The whole class of those worries were taken care of
Our user actually has hands off-trip management. They don’t come to the app at any time in the day until they check out, and the device is expected to manage its own intelligence of when the person moves and when they stall. But for one example, traffic holdups used to get marked as a stationary spot for us.
Identifying the background of a stall, whether it should be captured as idle time or time still in transit, used to be difficult because the information was fairly limited. We were not able to understand behaviors which cause an impact on the tracking like disabling location service, or rebooting, or low battery.
We love HyperTrack’s access to the device information: about whether they’re running on low battery, or have gone into a GPS black spot, or whether there was a device restart. A lot of visibility into the user behavior, which has an impact on claim management, suddenly opened up to us.
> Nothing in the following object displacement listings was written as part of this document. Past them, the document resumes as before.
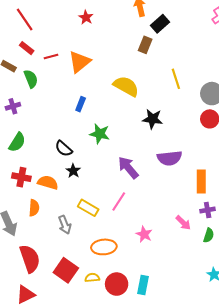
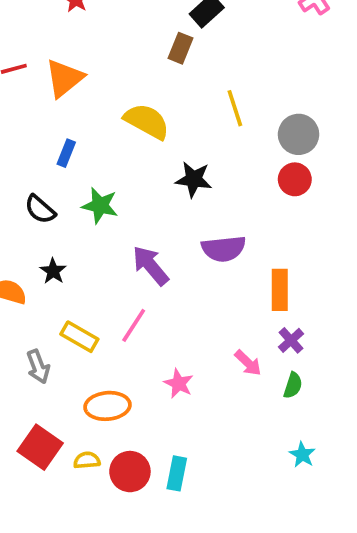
black semicircle: (64, 149) -> (40, 209), moved
purple cross: (208, 210) -> (291, 340), turned -32

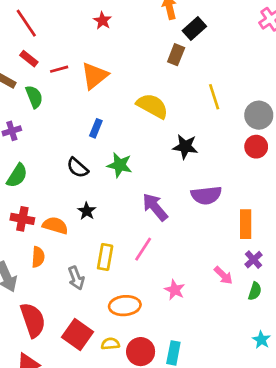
yellow rectangle: (79, 337) -> (105, 257), turned 70

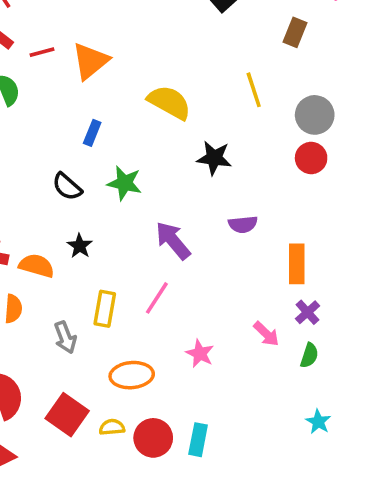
brown rectangle: (176, 55) -> (295, 32), moved
purple semicircle: (206, 195) -> (243, 224), size x0.7

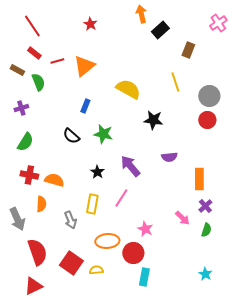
brown rectangle: (295, 32) -> (188, 50), moved
black star: (80, 246) -> (97, 172), moved
cyan star: (318, 422) -> (205, 274), moved
red circle: (153, 438) -> (133, 253), moved

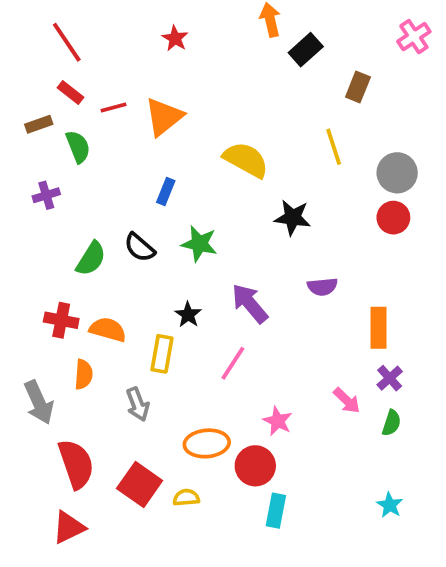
brown rectangle: (17, 70) -> (39, 124), turned -48
green semicircle: (25, 142) -> (91, 259), moved
yellow rectangle: (92, 204) -> (162, 354), moved

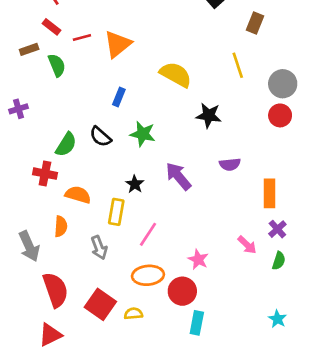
purple cross: (46, 195) -> (18, 109), moved
red cross: (61, 320) -> (45, 174), moved
pink line: (233, 363) -> (148, 234), moved

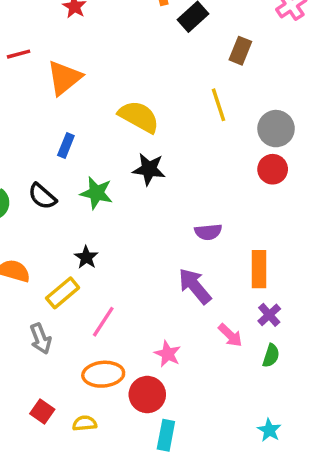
red line: (82, 37) -> (19, 54), moved
black star: (209, 115) -> (149, 169), moved
purple arrow: (178, 176) -> (195, 286), moved
yellow rectangle: (116, 212) -> (63, 293), turned 40
red square: (100, 304) -> (42, 411), size x0.6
Someone is pretty much available for us to talk to on a daily basis.
That was a class of problems solved by itself. We are not worried about telling the user why something didn’t work, or why there is a blip in their reading for the day. A lot of these things used to come and sit as support issues but now they’re able to see it on their own app. The data trail that we get in HyperTrack helps us deal.
What else would you like to be able to do with HyperTrack data?
Of course, QuickBooks is a brilliant connection. It helps deal with a lot of other invoicing related aspects.
We have a mix of both third-party as well as homegrown tools, and with any integration, you try not to build a monster out of the analytics side of your data. But if there’s an integration which connects to a BI tool, that would help us do some of the analytic pieces.
I haven’t heard you name any scary old ERP systems…
I don’t think that world exists anymore, Jon. We’ve all made our own peace with it. People burned their fingers, and the pains taught us not to go that way. We take data into our own core app for the analysis part, but I think going the ERP way… I don’t believe in that journey.
Do you have advice for someone starting a project with HyperTrack?
Someone is pretty much available for us to talk to on a daily basis. There are inevitable rough edges which need to be smoothed out, but the tech team is working on it.
I don’t know how scalable it is for you guys to be available for us in conversations like these, but I think that’s a huge differentiator: the ability to speak to someone with a face. “I actually have this problem, Kashyap, and this is what you need to do,” and have people from your side who are looking into our code. “I guess you’ve called the wrong API here,” or, “you used the wrong method here.” It’s great.
The staffing industry has become so anonymized and faceless that after you pass the mandate to a service provider, you actually don’t see their face. We tell the customer, “if you have an issue, we’re going to be right in front of you the next moment.” The large companies just can’t do that because the world can’t promise that there will be a face to talk to. It makes a huge difference.
Pro-face and anti-ERP. I knew we’d get along.
I think that’s where products and services succeed.